> EXERCISE AIM
Each line of the entries that contains the word "Operating" adds one. Reply with the resulting number only.

++++++++++++++++++++

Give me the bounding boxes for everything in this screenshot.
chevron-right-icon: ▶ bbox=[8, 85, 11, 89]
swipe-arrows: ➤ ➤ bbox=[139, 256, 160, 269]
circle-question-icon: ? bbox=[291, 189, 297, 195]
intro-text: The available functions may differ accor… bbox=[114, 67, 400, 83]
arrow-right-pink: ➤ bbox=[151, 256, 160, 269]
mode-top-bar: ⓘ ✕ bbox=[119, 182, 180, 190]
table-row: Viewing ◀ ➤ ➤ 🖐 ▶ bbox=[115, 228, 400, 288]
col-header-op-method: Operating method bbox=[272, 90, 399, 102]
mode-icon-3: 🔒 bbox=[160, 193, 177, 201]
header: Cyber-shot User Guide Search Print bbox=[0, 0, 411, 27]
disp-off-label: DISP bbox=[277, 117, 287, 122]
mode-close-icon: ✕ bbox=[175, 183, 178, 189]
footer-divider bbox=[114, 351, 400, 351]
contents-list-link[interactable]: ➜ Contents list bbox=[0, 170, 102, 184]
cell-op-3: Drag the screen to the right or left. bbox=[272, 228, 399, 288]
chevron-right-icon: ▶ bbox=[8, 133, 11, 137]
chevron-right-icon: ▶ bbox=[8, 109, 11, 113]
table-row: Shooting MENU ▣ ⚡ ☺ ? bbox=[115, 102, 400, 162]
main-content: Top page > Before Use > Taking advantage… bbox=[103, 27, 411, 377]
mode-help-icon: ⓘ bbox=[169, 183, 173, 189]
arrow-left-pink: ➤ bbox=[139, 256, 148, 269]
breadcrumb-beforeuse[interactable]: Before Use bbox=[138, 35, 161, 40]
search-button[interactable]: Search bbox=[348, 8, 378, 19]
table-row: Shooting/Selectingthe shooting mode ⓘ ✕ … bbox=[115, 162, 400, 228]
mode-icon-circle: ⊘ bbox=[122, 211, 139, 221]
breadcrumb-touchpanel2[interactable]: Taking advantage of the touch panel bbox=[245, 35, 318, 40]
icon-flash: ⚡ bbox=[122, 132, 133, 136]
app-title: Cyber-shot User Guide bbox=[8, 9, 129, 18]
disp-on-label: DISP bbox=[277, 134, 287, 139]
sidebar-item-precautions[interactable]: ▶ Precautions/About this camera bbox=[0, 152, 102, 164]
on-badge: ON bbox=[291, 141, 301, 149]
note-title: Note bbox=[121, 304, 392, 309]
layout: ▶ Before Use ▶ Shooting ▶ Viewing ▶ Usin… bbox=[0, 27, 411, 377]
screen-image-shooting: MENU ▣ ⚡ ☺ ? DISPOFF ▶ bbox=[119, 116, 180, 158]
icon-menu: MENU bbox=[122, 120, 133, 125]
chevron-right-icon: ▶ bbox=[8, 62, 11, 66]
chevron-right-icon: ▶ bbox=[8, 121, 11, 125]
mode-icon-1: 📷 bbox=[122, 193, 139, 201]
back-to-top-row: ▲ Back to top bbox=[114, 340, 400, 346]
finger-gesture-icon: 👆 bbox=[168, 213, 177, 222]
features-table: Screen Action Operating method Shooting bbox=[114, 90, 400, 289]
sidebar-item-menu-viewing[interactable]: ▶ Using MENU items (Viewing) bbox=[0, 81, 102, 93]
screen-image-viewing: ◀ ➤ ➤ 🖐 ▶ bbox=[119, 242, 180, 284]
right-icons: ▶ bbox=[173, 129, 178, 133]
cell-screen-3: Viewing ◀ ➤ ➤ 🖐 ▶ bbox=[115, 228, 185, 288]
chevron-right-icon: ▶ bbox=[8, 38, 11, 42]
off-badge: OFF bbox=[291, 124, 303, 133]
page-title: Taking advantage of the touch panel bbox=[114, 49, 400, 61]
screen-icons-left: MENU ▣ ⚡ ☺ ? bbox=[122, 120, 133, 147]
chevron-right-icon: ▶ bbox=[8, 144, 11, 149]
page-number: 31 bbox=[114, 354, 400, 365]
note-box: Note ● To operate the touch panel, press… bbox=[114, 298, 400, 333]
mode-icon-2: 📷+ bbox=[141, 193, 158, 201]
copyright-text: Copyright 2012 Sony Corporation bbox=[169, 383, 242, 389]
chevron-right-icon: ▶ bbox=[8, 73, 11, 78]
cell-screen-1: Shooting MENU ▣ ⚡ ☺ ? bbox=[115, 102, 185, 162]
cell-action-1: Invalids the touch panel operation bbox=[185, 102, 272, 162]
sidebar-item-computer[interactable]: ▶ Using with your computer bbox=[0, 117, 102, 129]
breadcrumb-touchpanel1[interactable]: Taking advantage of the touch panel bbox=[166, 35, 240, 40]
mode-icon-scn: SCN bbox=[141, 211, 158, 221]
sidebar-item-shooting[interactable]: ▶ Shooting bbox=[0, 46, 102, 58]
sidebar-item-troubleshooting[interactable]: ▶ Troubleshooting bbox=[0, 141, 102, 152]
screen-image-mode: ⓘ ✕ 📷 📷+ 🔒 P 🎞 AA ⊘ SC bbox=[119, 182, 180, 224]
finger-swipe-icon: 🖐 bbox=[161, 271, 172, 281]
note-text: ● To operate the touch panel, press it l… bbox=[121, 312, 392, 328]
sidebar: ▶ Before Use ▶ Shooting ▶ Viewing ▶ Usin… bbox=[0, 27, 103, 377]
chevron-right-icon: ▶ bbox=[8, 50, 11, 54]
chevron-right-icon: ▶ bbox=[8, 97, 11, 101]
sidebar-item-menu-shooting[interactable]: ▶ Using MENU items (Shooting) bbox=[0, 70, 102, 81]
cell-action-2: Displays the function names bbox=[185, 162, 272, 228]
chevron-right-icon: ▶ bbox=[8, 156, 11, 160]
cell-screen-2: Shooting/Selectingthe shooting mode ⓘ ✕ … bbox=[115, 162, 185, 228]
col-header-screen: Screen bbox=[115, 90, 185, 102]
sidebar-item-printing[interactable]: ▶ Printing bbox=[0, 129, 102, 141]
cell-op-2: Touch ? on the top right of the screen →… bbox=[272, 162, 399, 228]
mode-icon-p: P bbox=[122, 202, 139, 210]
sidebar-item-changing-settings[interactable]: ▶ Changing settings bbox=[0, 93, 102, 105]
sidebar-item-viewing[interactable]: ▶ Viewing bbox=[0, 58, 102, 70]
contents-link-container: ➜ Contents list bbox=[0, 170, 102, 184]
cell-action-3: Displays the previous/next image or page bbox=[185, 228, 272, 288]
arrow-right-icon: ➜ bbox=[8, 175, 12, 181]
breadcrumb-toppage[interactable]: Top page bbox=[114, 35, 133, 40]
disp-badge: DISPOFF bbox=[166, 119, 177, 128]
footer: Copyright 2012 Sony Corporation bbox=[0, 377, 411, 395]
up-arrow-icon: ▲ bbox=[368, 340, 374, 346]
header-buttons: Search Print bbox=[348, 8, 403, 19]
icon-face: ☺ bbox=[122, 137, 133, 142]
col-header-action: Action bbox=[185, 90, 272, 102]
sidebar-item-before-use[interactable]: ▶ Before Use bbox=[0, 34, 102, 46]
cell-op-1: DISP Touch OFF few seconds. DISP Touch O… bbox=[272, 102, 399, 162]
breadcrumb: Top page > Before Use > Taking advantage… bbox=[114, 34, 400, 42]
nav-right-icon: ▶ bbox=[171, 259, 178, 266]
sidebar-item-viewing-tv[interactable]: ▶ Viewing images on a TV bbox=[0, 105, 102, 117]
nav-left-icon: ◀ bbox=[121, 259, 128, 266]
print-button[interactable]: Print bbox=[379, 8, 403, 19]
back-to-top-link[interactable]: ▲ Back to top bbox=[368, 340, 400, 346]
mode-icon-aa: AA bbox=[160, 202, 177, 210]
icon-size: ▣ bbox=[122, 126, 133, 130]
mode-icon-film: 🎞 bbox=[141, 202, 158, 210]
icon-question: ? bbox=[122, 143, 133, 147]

++++++++++++++++++++

> PROBLEM SOLUTION
2